● **Work order**: Your reply should hold exactly the lines from the one that contains "trade shows, customizable booths, live chat" through the end of the data. Repeat them word for word.
····················
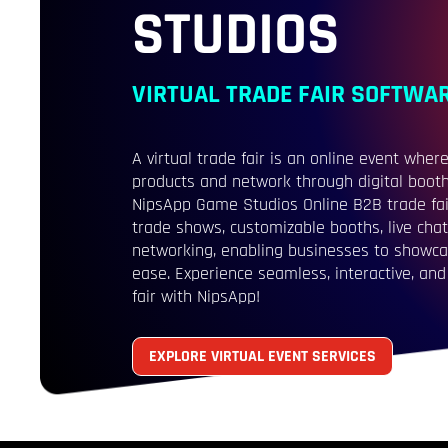
STUDIOS
VIRTUAL TRADE FAIR SOFTWA
A virtual trade fair is an online event wh
products and network through digital booths
NipsApp Game Studios Online B2B trade fai
trade shows, customizable booths, live chat
networking, enabling businesses to showca
ease. Experience seamless, interactive, and 
fair with NipsApp!
EXPLORE VIRTUAL EVENT SERVICES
····················
● **Exercise response**:
trade shows, customizable booths, live chat
networking, enabling businesses to showca
ease. Experience seamless, interactive, and 
fair with NipsApp!
EXPLORE VIRTUAL EVENT SERVICES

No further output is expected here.